Doppler Shift in Michelson-Interferometer

I've used a michelson interferometer with a moveable mirror in order to verify the doppler effect for light waves. But whilst writing the theory for my lab report I encounterd an issue I'm not able to resolve: I get a frequency shift 2x as all my peers. I think I account the Doppler shift twice but can't pinpoint the mistake in my argument, neither can my friends. I'll try to keep it as brief as possible:

Let mirror A be the mirror moving with velocity v and B be the stationary mirror. The lightray reflected in B is trivial. Let's think about the ray reflected in A. In order to get the right frequency $$f'$$ of the reflected wave I make a lorentz transform into the frame of reference of the mirror, the wave gets reflected and after that I transform back into the lab frame, in order to recover $$f'(f,v)$$. From the invariance of $$k_\alpha$$, which I proved successfully, results a transfromation rule for the frequencies of Frame 1 into Frame 2 $$\begin{equation} f_1=f_2\frac{\sqrt{1-\frac{v^2}{c^2}}}{1-\frac{v}{c}\cos\phi} \end{equation}$$ which is a well known result.

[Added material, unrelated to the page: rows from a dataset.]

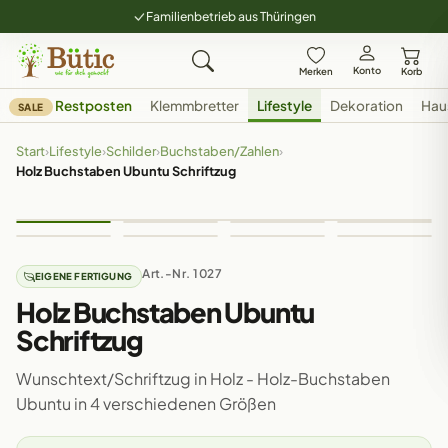
Familienbetrieb aus Thüringen
Konto
Merken
Korb
Restposten
Klemmbretter
Lifestyle
Dekoration
Hau
SALE
Start
›
Lifestyle
›
Schilder
›
Buchstaben/Zahlen
›
Holz Buchstaben Ubuntu Schriftzug
Art.-Nr. 1027
EIGENE FERTIGUNG
Holz Buchstaben Ubuntu
Schriftzug
Wunschtext/Schriftzug in Holz - Holz-Buchstaben
Ubuntu in 4 verschiedenen Größen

For the special case this means $$\begin{equation} f'=\left(f\frac{\sqrt{1-\frac{v^2}{c^2}}}{1-\frac{v}{c}}\right)\frac{\sqrt{1-\frac{v^2}{c^2}}}{1-\frac{v}{c}}=f\frac{1-\frac{v^2}{c^2}}{1-\frac{v}{c}}=f+2f\frac{v}{c}+\mathcal{O}\left(\frac{v}{c}\right)^2 \end{equation}$$ Now all of my peers just take the superposition of this wave and the wave reflected by the other mirror to get the interference pattern on the mirror and are happy. But I tried accounting for the phase shifts of both waves. More precisely the relative phase shift. Starting from the beam splitter this phase shift is $$\begin{equation}\Psi(t)=kd_A(t)+k'd_A(t)-2kd_B\end{equation}$$ where $$d_x$$ is the distance from the beam splitter to the mirror x. All constant terms are not relevant since they just change the initial values of the interference pattern. But the term $$kd_A(t)+k'd_A(t)$$ hast the not constant part $$\begin{equation}(k+k')vt\end{equation}$$ which turns out to be a frequency shift aquivalent up to the linear term in the formula for $$f'$$ above! Which would imply, that I get a frequency shift twice as high as everyone else.

But this can't be true, because this experiment has been performed many times before at this university. I'd be very helpful for clarification. Does the lorentz transform argument account for the second effect already?